Zwei Tage nach dem epischen Sieg gegen den Italiener Jannik Sinner über mehr als viereinhalb Stunden fehlte Zverev in New York die Kraft, um gegen Alcaraz zu bestehen. Dazu wirkte der 26 Jahre alte Hamburger angeschlagen, ließ sich nach dem zweiten Satz behandeln. Zverev muss damit weiter auf seinen ersten Triumph bei einem Grand-Slam-Turnier warten. Alcaraz trifft in der Runde der besten Vier nun am Freitag auf den Russen Daniil Medwedew.

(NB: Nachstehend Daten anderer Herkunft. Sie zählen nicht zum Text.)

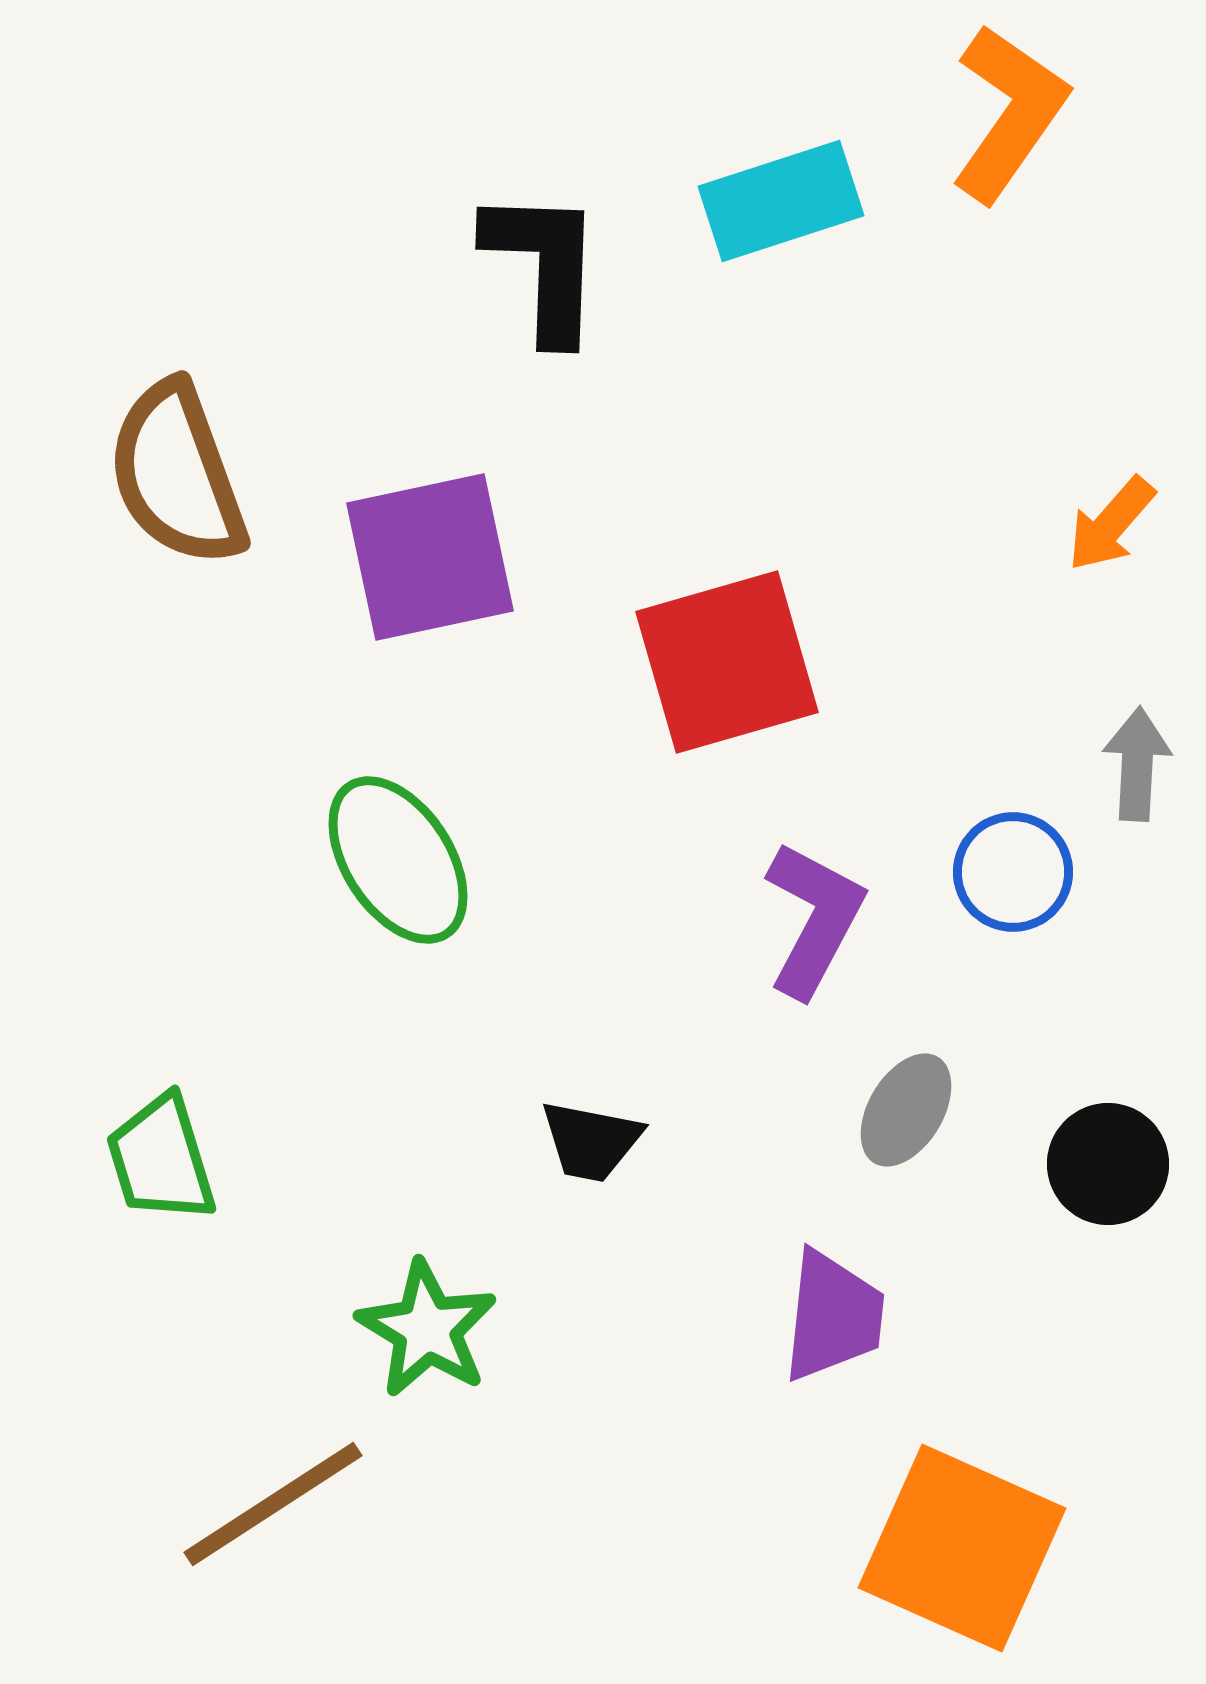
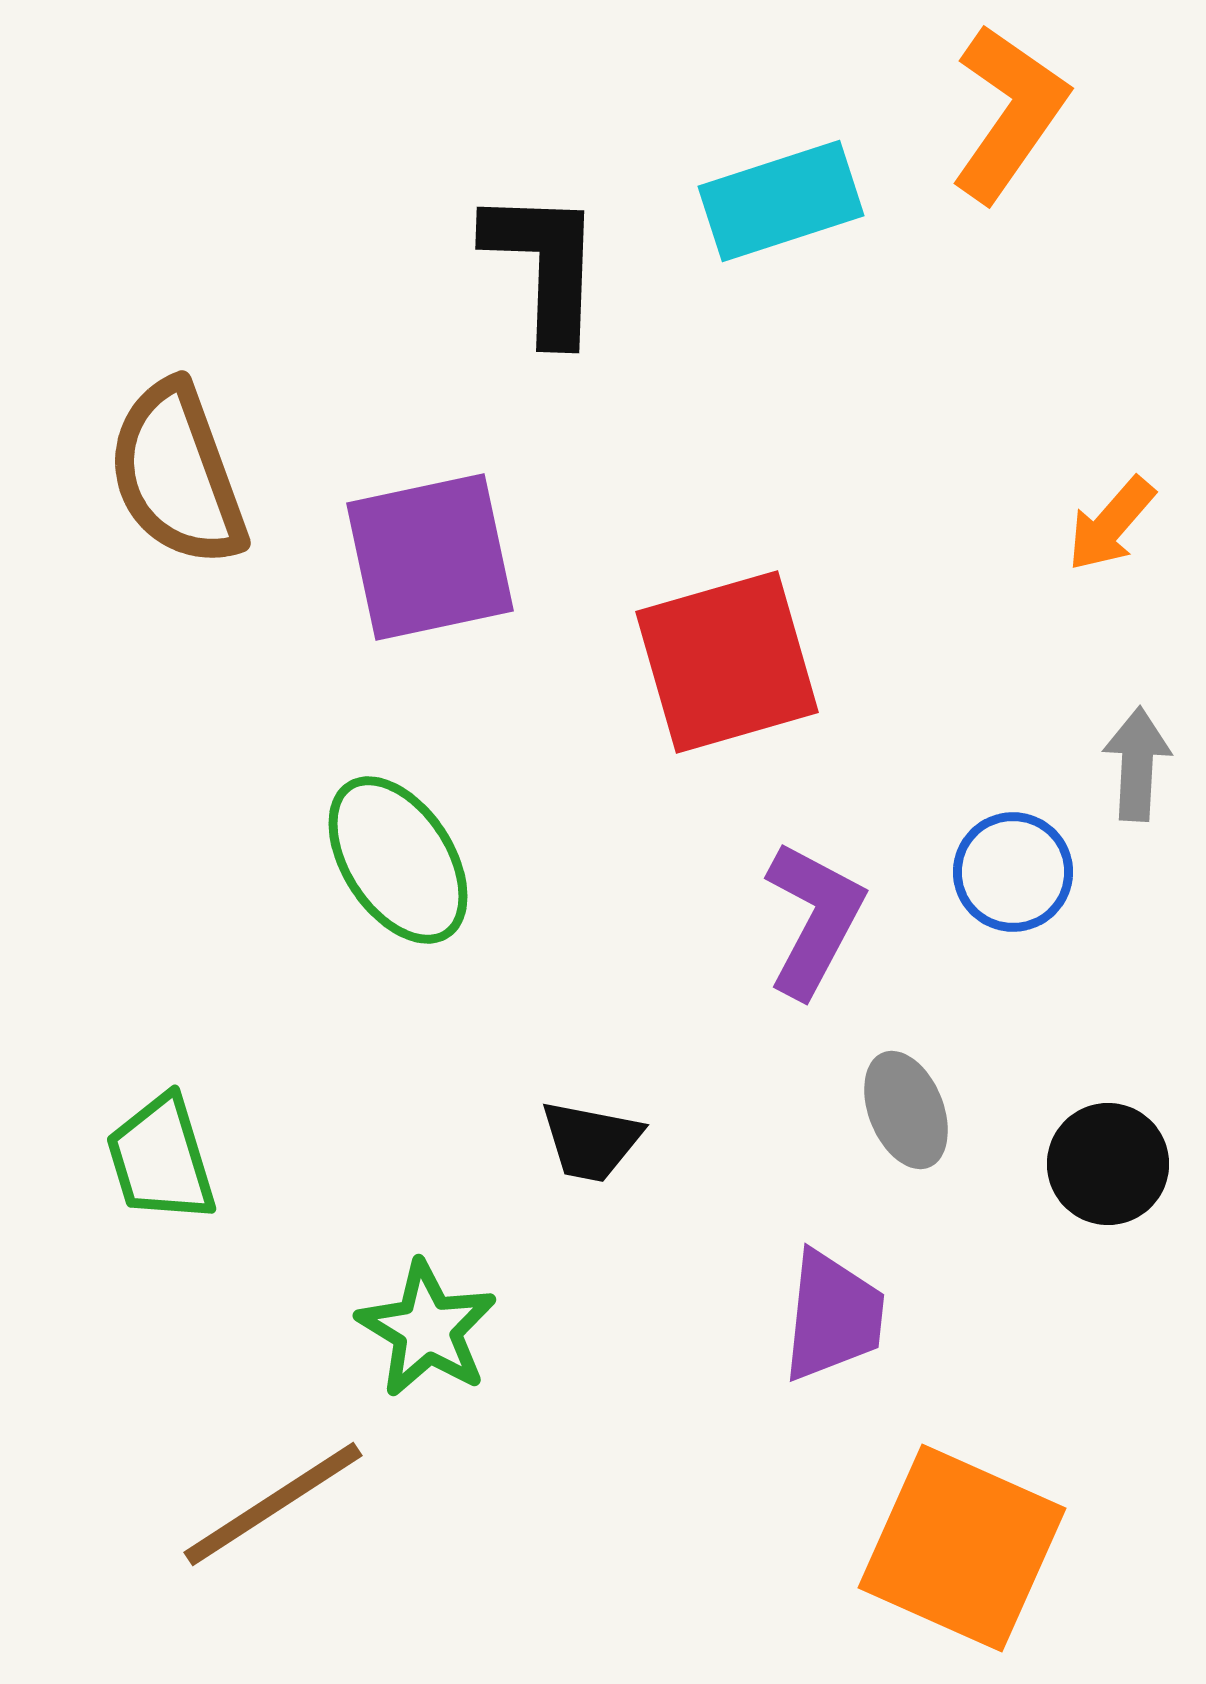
gray ellipse: rotated 53 degrees counterclockwise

Der als Nummer drei gesetzte Medwedew hat sich im Duell zweier Russen mit seinem Freund Andrej Rublew nach 2:47 Stunden bei sehr schwülen Bedingungen mit 6:4, 6:3, 6:4 durchgesetzt und damit im Head-to-Head auf 6:2 gestellt. Medwedew qualifizierte sich für sein viertes Semifinale in Flushing Meadows. 2021 hat Medwedew als Nachfolger von Dominic Thiem bei den US Open seinen bisher einzigen Major-Titel gewonnen.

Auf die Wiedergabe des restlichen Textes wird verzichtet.